CARTAS DE PALMO E MÃO II
Querida Inês;
Há leitores que julgam que ser-se viajante e escritor das viagens feitas é uma quase impossibilidade. Atrevo-me a suspeitar que a imprudência deles face a esta opinião é clara. Clara, desde logo por se prestarem a socorros de clarificação dos locais, como se um homem tivesse sempre de esperar que outro homem o ajudasse a interpretar, aquele bairro único, ali, onde Alhambra coube inteira, no recanto de uma rua de Jammu e Caxemira. Mais: o diligente coração reconheceu ali a sua suavíssima influência. Contudo, para os leitores a que me refiro, assim não poderia ser, quer tenhamos sido e sejamos respiração atenta a múltiplos saberes.
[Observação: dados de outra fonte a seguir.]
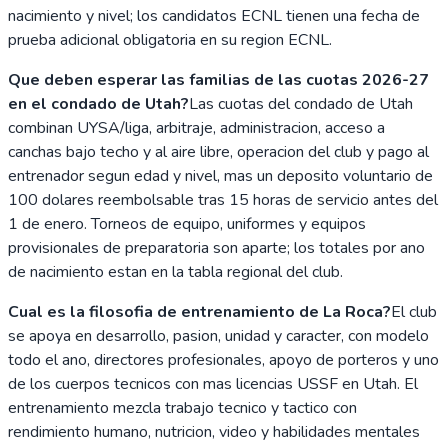
nacimiento y nivel; los candidatos ECNL tienen una fecha de
prueba adicional obligatoria en su region ECNL.
Que deben esperar las familias de las cuotas 2026-27
en el condado de Utah?
Las cuotas del condado de Utah
combinan UYSA/liga, arbitraje, administracion, acceso a
canchas bajo techo y al aire libre, operacion del club y pago al
entrenador segun edad y nivel, mas un deposito voluntario de
100 dolares reembolsable tras 15 horas de servicio antes del
1 de enero. Torneos de equipo, uniformes y equipos
provisionales de preparatoria son aparte; los totales por ano
de nacimiento estan en la tabla regional del club.
Cual es la filosofia de entrenamiento de La Roca?
El club
se apoya en desarrollo, pasion, unidad y caracter, con modelo
todo el ano, directores profesionales, apoyo de porteros y uno
de los cuerpos tecnicos con mas licencias USSF en Utah. El
entrenamiento mezcla trabajo tecnico y tactico con
rendimiento humano, nutricion, video y habilidades mentales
Quanto muito, os mais intelectuais, corrigiriam, dizendo «mas ter fome no Puerto em Buenos Aires será sempre um traço romântico». Assim não penso. Um dia disse-te que dei a mão a Taormina e levei-a até Nairobi onde me encontraste no hall daquele hotel de África que bem entendeu o nosso fraterno abraço. Assim, e com esta memória, te agradeço as palavras ao meu principiante livro de viagens, bem como o teu zelo na resposta às cartas que me vais solicitando, pois, deste modo, trocamos num montão de escritas palavras o que diríamos uma à outra, se estivéssemos juntas. Sabes Inês?, a tua não identidade superficial dá-me a tranquilidade de saber que não deformas as intenções das palavras. Não imaginas o quanto vejo os passados séculos serem, por intérpretes extraviados, deformados até à conveniência subtil que lhes seja útil. Não reconhecerão eles o quanto o próprio idioma de Geoffrey Chaucer, o seu refinamento poético, a plasticidade de riqueza filológica, o seu encontro com obras de Dante, de Petrarca e Boccacio incorporaram a possibilidade de lermos The Canterbury Tales, e de nele encontrarmos o tal recanto de uma rua de Jammu e Caxemira?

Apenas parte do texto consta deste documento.